_What to produce:_ Look through the listing below and report the lines that have the word "position" in them.

_Records to use:_
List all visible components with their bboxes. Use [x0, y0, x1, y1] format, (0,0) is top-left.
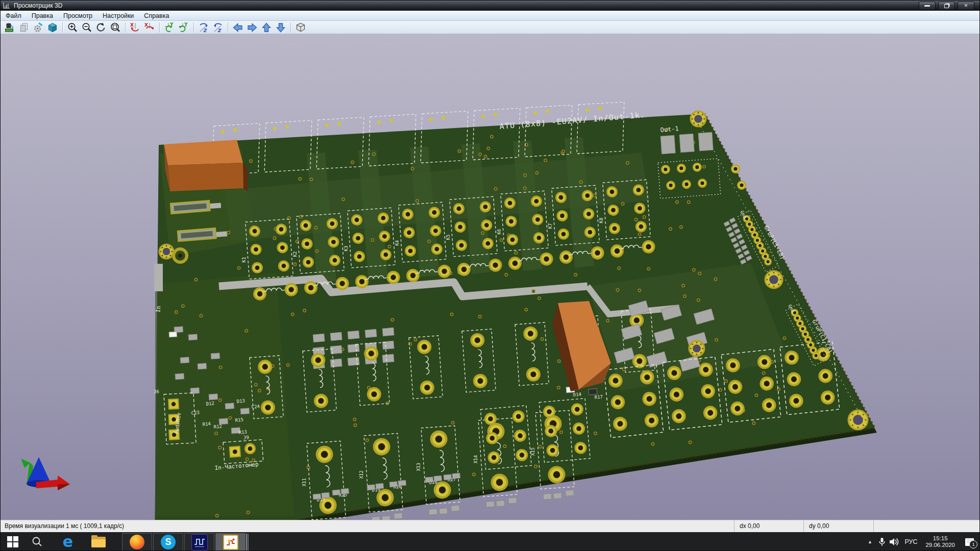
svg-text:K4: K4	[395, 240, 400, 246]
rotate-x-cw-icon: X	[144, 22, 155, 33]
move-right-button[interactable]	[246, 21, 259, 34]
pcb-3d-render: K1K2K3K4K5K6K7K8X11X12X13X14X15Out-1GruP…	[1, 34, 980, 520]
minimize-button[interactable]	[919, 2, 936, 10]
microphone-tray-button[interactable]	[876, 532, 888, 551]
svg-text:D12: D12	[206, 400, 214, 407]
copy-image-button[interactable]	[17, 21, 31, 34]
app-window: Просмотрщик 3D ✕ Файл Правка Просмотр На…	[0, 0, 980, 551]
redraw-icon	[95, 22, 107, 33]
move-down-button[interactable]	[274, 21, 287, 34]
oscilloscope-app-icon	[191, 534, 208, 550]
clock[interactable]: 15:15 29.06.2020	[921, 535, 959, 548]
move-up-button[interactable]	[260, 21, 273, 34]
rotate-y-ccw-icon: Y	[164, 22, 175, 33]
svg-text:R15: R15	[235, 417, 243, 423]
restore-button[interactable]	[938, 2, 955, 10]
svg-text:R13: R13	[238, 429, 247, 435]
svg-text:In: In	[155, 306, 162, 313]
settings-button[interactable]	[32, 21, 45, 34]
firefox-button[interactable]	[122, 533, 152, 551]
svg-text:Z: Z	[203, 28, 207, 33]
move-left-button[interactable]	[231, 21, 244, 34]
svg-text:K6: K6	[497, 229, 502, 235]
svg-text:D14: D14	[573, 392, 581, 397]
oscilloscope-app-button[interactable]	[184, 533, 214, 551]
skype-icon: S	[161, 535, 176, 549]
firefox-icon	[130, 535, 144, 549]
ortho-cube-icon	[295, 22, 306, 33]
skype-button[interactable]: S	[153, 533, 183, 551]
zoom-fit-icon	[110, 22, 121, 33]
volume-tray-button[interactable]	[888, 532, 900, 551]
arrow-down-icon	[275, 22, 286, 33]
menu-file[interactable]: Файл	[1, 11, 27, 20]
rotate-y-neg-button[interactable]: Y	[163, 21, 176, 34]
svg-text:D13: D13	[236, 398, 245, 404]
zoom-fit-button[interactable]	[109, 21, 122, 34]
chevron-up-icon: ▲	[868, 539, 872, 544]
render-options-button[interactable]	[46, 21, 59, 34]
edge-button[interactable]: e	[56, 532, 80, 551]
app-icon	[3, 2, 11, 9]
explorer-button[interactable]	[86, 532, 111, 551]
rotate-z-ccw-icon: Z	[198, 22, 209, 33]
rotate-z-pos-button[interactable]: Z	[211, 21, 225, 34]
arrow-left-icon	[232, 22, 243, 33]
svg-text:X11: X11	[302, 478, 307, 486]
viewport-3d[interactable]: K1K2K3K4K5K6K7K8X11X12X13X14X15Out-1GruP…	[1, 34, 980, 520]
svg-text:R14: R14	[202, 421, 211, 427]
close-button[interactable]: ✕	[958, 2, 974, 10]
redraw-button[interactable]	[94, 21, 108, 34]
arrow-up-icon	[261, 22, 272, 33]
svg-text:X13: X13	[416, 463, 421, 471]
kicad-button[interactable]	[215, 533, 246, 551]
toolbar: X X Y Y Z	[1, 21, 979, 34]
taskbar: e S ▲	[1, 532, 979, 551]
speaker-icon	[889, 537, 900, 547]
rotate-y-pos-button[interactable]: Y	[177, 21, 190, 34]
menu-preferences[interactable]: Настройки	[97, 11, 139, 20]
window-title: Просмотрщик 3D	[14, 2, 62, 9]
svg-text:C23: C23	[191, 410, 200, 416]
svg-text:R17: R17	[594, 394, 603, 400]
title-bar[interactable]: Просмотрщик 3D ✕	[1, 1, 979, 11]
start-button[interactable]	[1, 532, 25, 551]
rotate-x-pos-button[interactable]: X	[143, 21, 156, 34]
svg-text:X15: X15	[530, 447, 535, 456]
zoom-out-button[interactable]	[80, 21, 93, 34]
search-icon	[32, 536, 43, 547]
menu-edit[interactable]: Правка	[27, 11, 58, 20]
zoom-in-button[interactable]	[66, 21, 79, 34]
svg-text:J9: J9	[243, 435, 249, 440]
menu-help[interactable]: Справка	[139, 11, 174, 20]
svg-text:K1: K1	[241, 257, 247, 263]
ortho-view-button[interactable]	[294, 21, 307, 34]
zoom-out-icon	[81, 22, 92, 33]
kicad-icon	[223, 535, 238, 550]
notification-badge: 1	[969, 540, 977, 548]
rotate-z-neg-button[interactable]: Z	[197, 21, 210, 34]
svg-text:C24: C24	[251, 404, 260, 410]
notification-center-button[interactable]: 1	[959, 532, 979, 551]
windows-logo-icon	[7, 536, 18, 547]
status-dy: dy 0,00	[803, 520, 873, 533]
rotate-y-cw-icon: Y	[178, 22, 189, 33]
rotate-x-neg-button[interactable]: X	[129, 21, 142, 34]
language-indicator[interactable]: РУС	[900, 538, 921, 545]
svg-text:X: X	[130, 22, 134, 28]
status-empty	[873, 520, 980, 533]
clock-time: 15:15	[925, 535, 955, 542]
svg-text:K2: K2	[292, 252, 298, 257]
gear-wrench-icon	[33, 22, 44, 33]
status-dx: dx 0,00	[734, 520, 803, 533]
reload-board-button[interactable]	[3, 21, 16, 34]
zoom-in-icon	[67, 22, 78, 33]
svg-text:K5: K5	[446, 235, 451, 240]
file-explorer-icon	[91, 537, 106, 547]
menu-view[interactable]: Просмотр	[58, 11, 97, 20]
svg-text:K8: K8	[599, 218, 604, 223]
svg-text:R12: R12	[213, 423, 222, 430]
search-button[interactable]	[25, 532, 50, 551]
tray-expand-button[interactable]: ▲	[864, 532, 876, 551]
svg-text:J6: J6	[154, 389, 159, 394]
---
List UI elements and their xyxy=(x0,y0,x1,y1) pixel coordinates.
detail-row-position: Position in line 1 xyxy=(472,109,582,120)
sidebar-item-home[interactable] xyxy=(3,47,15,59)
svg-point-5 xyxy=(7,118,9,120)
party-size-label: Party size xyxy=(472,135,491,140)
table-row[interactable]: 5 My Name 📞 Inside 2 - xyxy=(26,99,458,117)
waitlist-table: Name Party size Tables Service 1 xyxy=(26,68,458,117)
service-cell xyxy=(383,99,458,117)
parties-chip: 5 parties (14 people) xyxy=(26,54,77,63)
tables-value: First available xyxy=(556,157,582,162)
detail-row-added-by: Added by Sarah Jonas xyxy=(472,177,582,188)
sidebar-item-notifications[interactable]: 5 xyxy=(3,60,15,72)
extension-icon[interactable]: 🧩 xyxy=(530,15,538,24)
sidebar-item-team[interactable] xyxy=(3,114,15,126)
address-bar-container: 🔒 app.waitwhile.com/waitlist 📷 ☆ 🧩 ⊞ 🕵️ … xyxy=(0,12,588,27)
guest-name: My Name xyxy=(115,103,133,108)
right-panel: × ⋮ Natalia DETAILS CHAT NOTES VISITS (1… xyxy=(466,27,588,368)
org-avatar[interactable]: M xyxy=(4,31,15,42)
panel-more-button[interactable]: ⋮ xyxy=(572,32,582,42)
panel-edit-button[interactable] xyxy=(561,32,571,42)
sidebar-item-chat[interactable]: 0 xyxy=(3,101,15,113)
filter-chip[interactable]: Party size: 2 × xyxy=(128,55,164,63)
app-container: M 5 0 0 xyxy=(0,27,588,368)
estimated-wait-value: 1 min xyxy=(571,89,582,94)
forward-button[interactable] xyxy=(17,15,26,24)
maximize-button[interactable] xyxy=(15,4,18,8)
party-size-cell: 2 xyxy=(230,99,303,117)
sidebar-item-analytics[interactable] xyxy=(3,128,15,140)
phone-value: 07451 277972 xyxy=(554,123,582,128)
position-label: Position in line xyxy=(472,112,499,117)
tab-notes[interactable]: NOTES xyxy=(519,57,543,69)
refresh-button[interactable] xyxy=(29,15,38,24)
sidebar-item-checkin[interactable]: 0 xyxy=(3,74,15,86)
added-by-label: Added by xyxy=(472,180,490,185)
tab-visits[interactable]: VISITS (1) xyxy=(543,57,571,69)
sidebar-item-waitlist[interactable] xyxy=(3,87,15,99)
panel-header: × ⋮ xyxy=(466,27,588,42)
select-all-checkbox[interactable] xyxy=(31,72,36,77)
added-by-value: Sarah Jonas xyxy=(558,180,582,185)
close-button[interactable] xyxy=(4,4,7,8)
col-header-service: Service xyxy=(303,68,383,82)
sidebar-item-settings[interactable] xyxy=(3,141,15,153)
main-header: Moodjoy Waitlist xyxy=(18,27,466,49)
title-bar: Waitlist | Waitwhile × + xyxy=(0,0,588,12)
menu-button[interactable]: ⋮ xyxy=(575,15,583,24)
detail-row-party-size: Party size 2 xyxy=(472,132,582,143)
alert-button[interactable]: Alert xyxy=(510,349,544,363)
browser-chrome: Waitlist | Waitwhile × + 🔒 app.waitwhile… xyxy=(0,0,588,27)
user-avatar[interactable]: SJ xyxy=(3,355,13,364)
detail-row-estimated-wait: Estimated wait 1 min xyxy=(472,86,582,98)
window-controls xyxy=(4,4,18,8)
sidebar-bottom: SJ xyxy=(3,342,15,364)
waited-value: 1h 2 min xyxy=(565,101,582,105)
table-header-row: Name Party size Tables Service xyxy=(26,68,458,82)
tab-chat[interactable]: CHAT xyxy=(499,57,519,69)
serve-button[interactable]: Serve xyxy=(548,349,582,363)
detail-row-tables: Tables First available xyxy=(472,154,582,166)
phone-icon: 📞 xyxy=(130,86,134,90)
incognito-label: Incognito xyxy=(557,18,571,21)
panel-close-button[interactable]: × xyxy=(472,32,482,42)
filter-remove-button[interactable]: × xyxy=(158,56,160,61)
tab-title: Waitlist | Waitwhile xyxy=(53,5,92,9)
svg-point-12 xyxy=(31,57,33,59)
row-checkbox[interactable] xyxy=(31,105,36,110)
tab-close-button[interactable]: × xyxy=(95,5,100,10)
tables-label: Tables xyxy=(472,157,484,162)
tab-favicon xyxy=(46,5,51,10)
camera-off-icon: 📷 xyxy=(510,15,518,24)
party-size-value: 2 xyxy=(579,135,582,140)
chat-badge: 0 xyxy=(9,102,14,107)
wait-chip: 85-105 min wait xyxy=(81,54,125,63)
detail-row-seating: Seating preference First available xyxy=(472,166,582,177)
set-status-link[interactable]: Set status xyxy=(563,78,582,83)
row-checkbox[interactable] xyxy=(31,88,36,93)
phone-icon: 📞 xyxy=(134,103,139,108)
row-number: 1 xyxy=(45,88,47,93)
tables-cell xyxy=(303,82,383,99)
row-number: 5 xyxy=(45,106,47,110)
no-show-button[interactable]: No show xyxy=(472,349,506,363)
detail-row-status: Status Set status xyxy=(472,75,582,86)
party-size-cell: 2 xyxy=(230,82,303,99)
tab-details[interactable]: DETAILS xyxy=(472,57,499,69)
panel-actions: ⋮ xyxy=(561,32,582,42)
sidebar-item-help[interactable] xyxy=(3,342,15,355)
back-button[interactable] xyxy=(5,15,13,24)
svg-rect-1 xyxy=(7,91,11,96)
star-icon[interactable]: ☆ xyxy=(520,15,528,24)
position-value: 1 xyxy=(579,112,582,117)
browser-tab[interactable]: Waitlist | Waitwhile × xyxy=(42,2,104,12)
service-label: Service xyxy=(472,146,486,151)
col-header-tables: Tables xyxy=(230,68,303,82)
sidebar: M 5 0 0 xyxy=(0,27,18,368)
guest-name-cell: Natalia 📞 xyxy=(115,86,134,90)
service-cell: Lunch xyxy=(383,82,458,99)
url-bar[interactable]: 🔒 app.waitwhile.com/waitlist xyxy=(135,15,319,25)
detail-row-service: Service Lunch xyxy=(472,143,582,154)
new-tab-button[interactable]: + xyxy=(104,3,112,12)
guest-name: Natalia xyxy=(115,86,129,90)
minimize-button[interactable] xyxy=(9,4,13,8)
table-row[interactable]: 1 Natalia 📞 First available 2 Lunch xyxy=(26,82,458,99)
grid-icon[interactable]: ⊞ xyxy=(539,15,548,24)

_Exercise result:_
detail-row-position: Position in line 1 xyxy=(472,109,582,120)
position-label: Position in line xyxy=(472,112,499,117)
position-value: 1 xyxy=(579,112,582,117)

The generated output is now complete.